Staiano’s participation marked a significant moment in the Congress, bridging European academic perspectives with those of Latin America and China. As Coordinator of the China Studies Center at the Institute of International Relations of the National University of La Plata (IRI-UNLP), she has long been committed to fostering triangular cooperation and knowledge exchange between China, Latin America, and Europe. Her leadership of the Latin American Research Academy on the Community with a Shared Future and the Belt and Road Initiative has further consolidated her role as a leading voice in the legal and diplomatic dimensions of South–South cooperation.
The Closing Panel, streamed live and widely disseminated through academic networks and media platforms, included prominent figures such as Professor Xu Baofeng, President of the World Center for Sinology at BLCU; Elias Marco Khalili Jabbour from Brazil’s Urban Planning Institute of Rio de Janeiro; Luis Schmidt Montes, former Chilean Ambassador to China; and Sabino Vaca Narvaja, President of the Sinolatinoamerican Council.
Over the course of three days, the Congress hosted more than 100 experts and practitioners from across China, Latin America, Europe, and India. Topics ranged from South–South geopolitics and intercultural dialogue to Chinese language education, higher education cooperation, and innovative approaches to local governance. Sessions were held at the National Library of Chile, the Universidad Andrés Bello, the Universidad de Chile, and the Universidad de Santiago de Chile, reflecting the depth and diversity of institutional support for the initiative.

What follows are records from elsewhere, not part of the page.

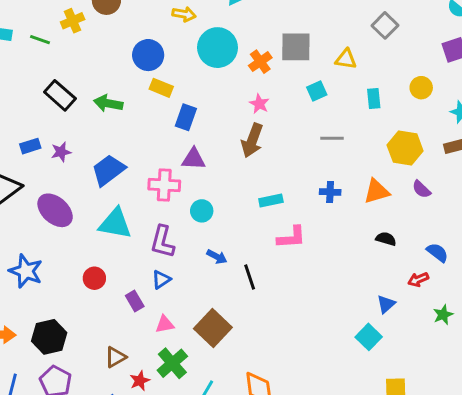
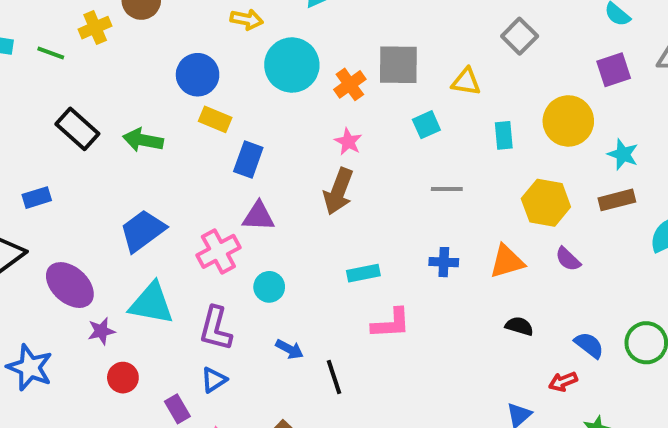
yellow circle: (421, 88) -> (568, 121), size x1.6
purple star: (61, 152) -> (101, 331), moved
pink cross: (164, 185) -> (218, 251), turned -32

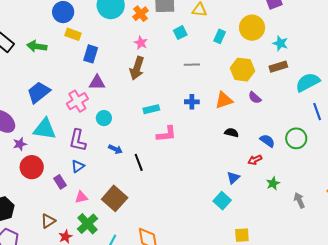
cyan rectangle: (504, 135) -> (220, 36), turned 32
red circle: (123, 378) -> (32, 167), size x1.5

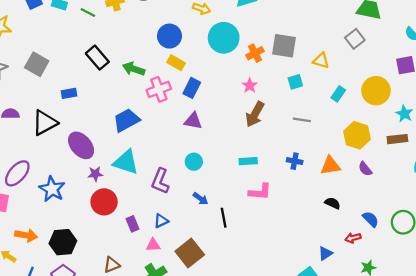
brown arrow: (137, 68) -> (255, 114), moved
pink cross: (77, 101) -> (159, 89), moved
blue triangle: (78, 166) -> (161, 221), moved

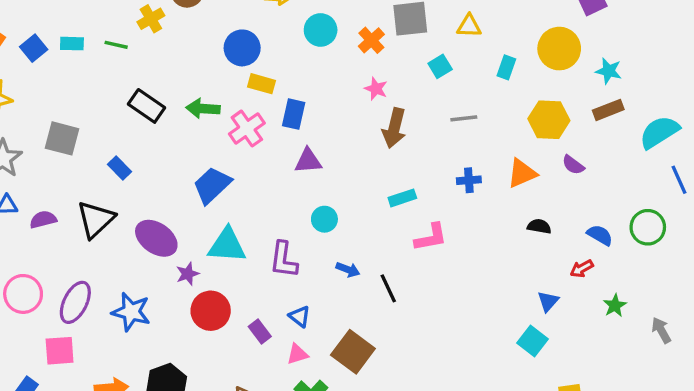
cyan circle: (224, 38) -> (321, 30), size x0.7
blue rectangle: (69, 93) -> (119, 168), turned 70
blue triangle: (161, 221) -> (300, 316), turned -42

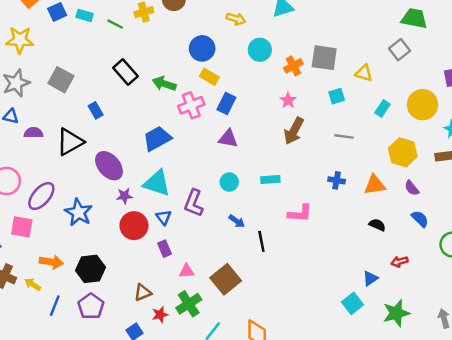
cyan rectangle: (402, 198) -> (270, 180), moved
blue semicircle: (600, 235) -> (420, 219), moved
green star: (615, 306) -> (396, 313), moved, size x1.6
blue triangle: (300, 316) -> (164, 217), moved

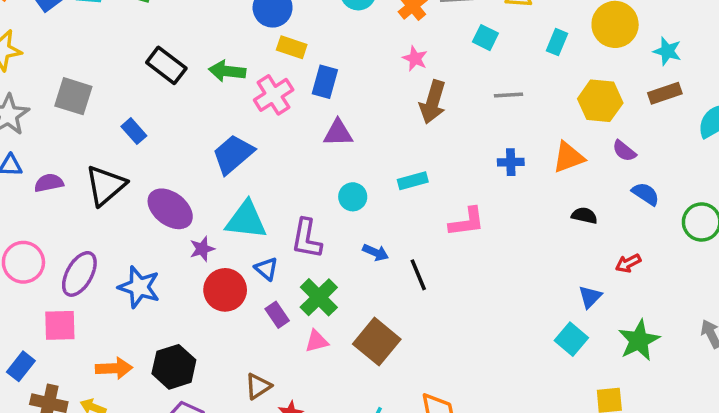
cyan square: (337, 96) -> (485, 38), turned -35
green cross: (189, 304) -> (319, 297), moved

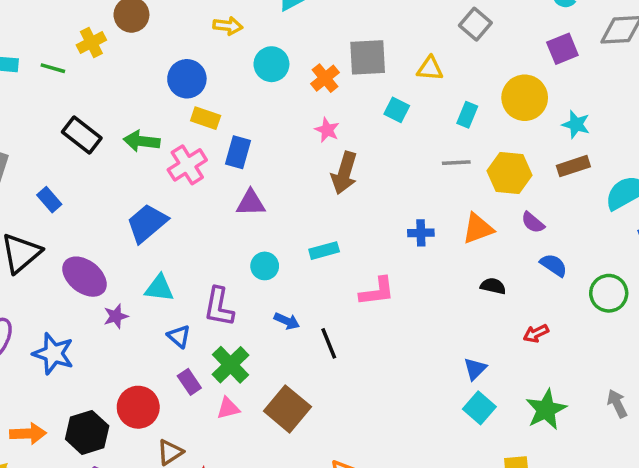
gray line: (508, 95) -> (456, 163), moved
cyan triangle: (246, 220) -> (159, 288), size x0.7
red circle: (225, 290) -> (138, 407), moved
blue triangle: (590, 297) -> (475, 369), moved

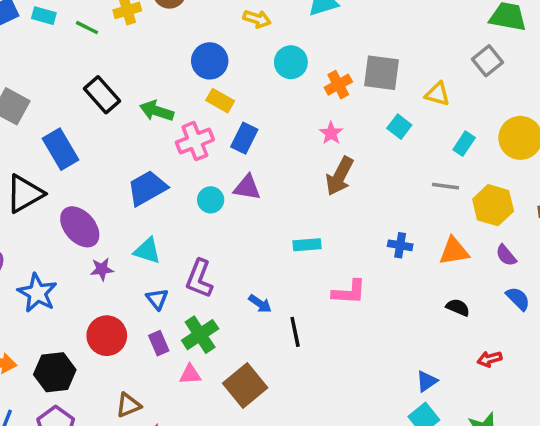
blue rectangle: (49, 200) -> (60, 149), size x1.6
cyan circle: (265, 266) -> (211, 200), moved
red circle: (138, 407) -> (107, 336), moved

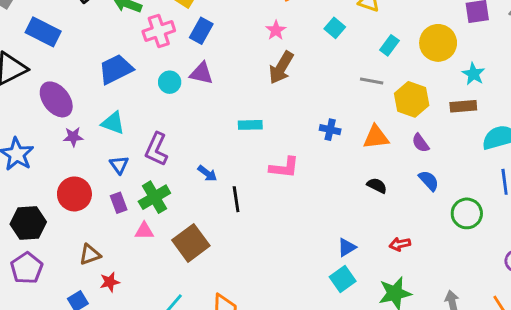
blue rectangle: (60, 149) -> (43, 32), turned -36
red arrow: (489, 359) -> (400, 244), moved

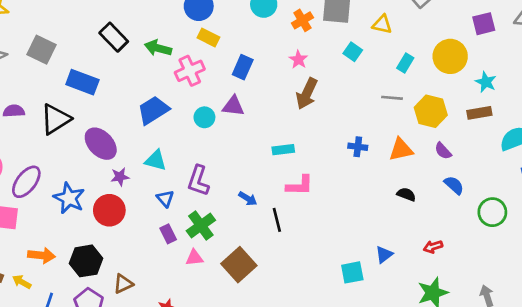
blue rectangle: (201, 31) -> (243, 67), moved
pink L-shape: (284, 167) -> (300, 185), moved
red circle: (74, 194) -> (109, 210), moved
brown triangle: (90, 255) -> (123, 284), moved
cyan square: (343, 279) -> (352, 272), moved, turned 30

In her concluding remarks, Professor Staiano called for renewed efforts to build an inclusive and human-centered international legal order, grounded in intercultural dialogue and shared responsibility. “Building a Community with a Shared Future,” she said, “requires legal innovation and the courage to move beyond unilateral paradigms. It is not only a geopolitical vision—it is a normative project that places humanity at the center of global governance.”
Her address underscored the growing significance of legal scholarship in shaping the next generation of global governance norms, particularly in times of fragmentation, uncertainty, and power shifts. The Latin American Sinology Congress reaffirmed the critical role of cultural, academic, and legal exchanges in constructing meaningful alternatives to exclusionary models of development and law.
With her thought-provoking contribution, Professor Staiano reinforced her position as one of the foremost legal scholars promoting a global South-centered approach to law, development, and international cooperation.